On each side of the path were homeless encampments. Drug and alcohol use was widespread and if something went missing in town, the item and usually the culprit could be found there.

"When we took it on, some of the merchants chuckled and said &‘you are going to fix Liquor Store Beach?' It was one of the well-known names in town," said Don McEnhill, Russian Riverkeeper executive director. "We found hypodermic needles and other evidence of drug use and lots of drinking."

The five-acre site, to be called Stewardship Park, borders the Russian River at the entrance to Guerneville, starting at the pedestrian bridge and stretching 440 feet east under the nearby Highway 116 bridge.

Most of the underbrush and trash has been removed, giving the park an open feeling under the redwood, alder, bay and willow trees.

"It is wonderful to have this in town," said Liz Brown of Guerneville, who was walking her dog at the park Wednesday morning. "It was a less friendly place, transients would be down here.
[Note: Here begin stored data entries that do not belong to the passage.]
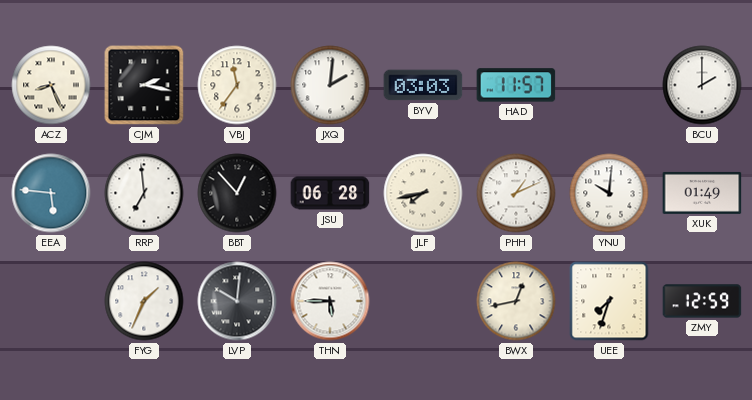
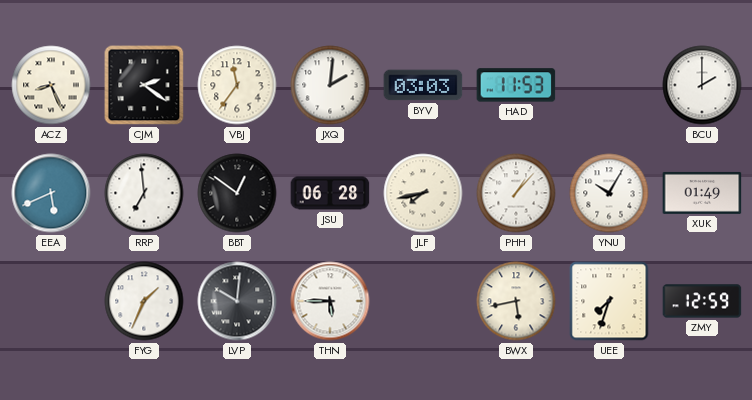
CJM: 2:17 -> 2:21
HAD: 11:57 -> 11:53
EEA: 5:46 -> 5:41
BBT: 12:53 -> 12:51
PHH: 1:11 -> 1:07
YNU: 10:01 -> 10:05
BWX: 12:43 -> 5:43
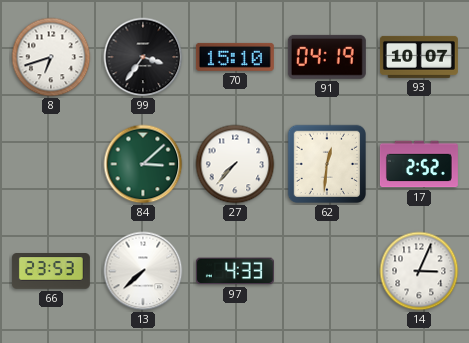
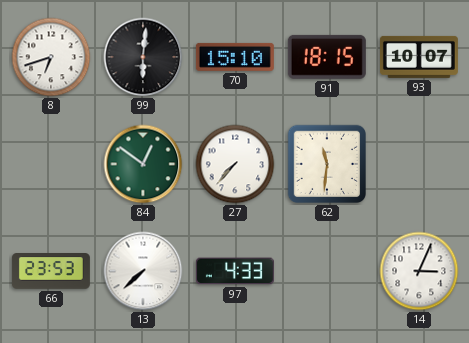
99: 3:36 -> 6:01
91: 04:19 -> 18:15
84: 3:08 -> 12:51
62: 12:31 -> 11:31
17: 2:52 -> none
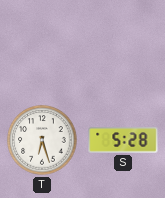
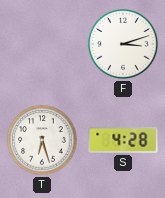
F: none -> 3:12
S: 5:28 -> 4:28
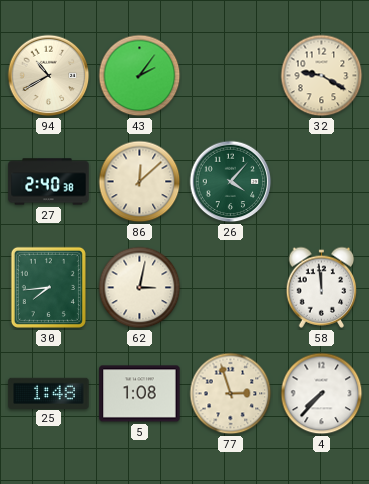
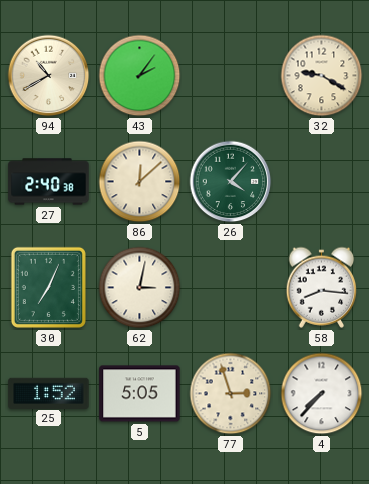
30: 7:44 -> 7:04
58: 11:59 -> 8:16
25: 1:48 -> 1:52
5: 1:08 -> 5:05
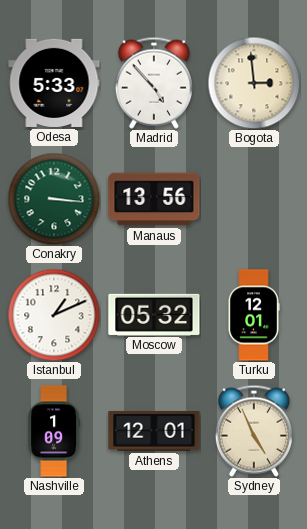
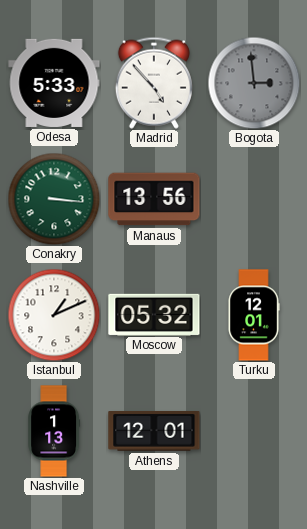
Bogota dial: cream -> grey
Nashville: 1:09 -> 1:13
Sydney: 4:56 -> none
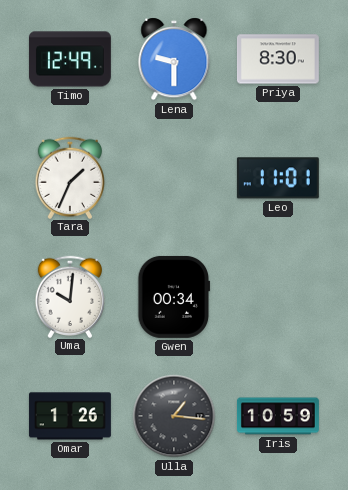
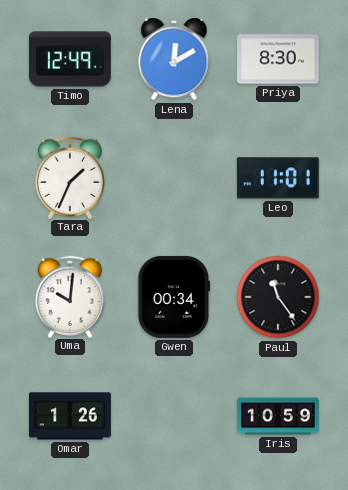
Lena: 9:30 -> 12:10
Paul: none -> 11:24
Ulla: 1:16 -> none
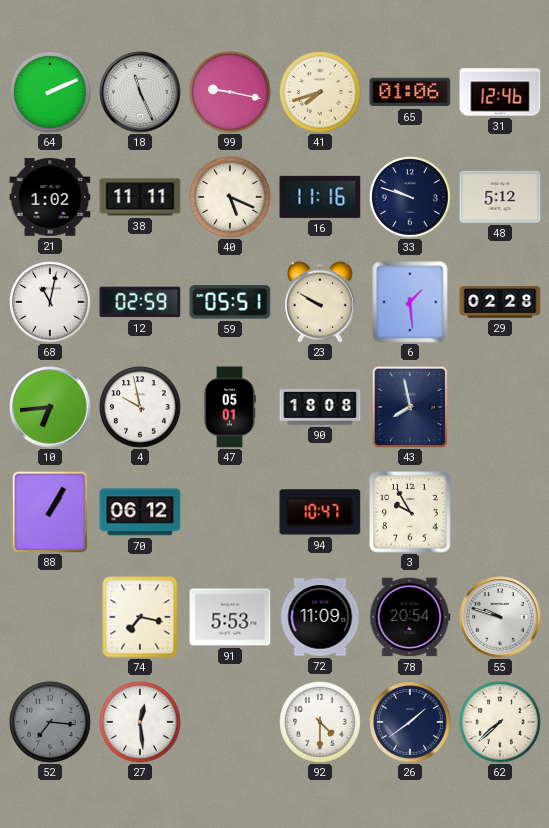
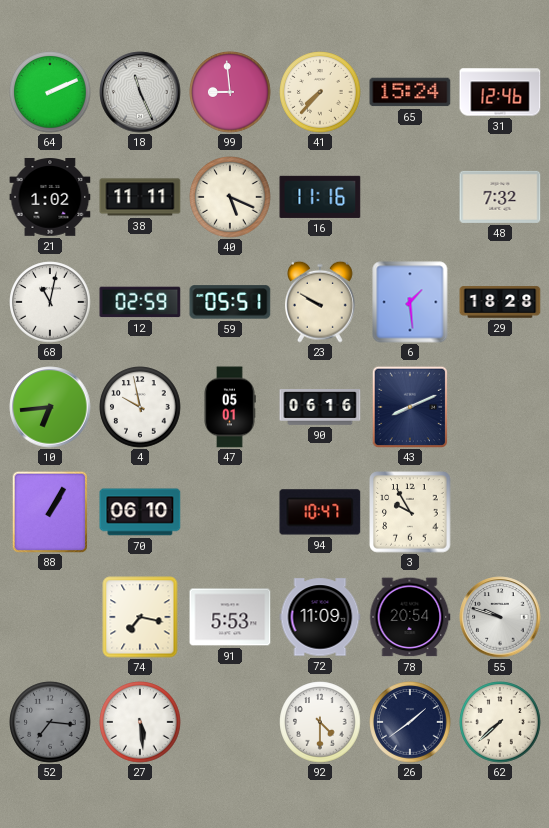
99: 9:17 -> 8:59
41: 7:42 -> 7:37
65: 01:06 -> 15:24
33: 9:48 -> none
48: 5:12 -> 7:32
29: 02:28 -> 18:28
90: 18:08 -> 06:16
43: 7:58 -> 8:11
70: 06:12 -> 06:10
27: 12:29 -> 5:29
I would just not go here."

"It's not some place you would hang out," said Charles Brown of Russian River Realty. "It used to be nasty down there."

For the first half of the 20th Century, the site was a resort with tent cabins for summer visitors, before being wiped out by high floodwaters in the mid 1950s and abandoned, McEnhill said.

In 2005 it was donated to the Russian Riverkeeper by the family of Bay Area businessman Bertram Horne.

"It is a well-located parcel that no one wanted right on the river," McEnhill said. "We decided this is a real hole in the habitat in the river, and in the downtown area on a stretch that doesn't have houses on the river, and we saw opportunity to restore the property and create public access to the river."

Since then, volunteers have been working Wednesday mornings at the site, cleaning up trash, removing non-native plants and planting native ones.

The debris has included plywood, mattresses, piles of rotting garbage and building materials, he said.

"We found the better part of a VW Squareback under the blackberries," McEnhill said.

Riverkeeper has undertaken the renovation with $87,000 in Sonoma County redevelopment funds, $50,000 from the Sonoma County Open Space District to purchase an easement, $210,000 in state funds and is submitting a proposal for another $120,000 in redevelopment funds.

Signs have erected indicating that alcohol has been banned.

"It will flood every five to 10 years, everything we do will be in keeping with that," Wikle said. "We are putting in plants that don't mind being under water for three days at a time."

A plan for the native plants and for an interpretative center, with walks, overlooks and gathering areas, has been designed by Ron Lutsko of San Francisco, who designed the Strybing Arboretum native plant garden in that city.

"We are at the point where our goal is to begin construction this summer," McEnhill said. "We have gotten the majority construction funding in hand, we need to complete the permit process with the Open Space District and the county. We are pretty close.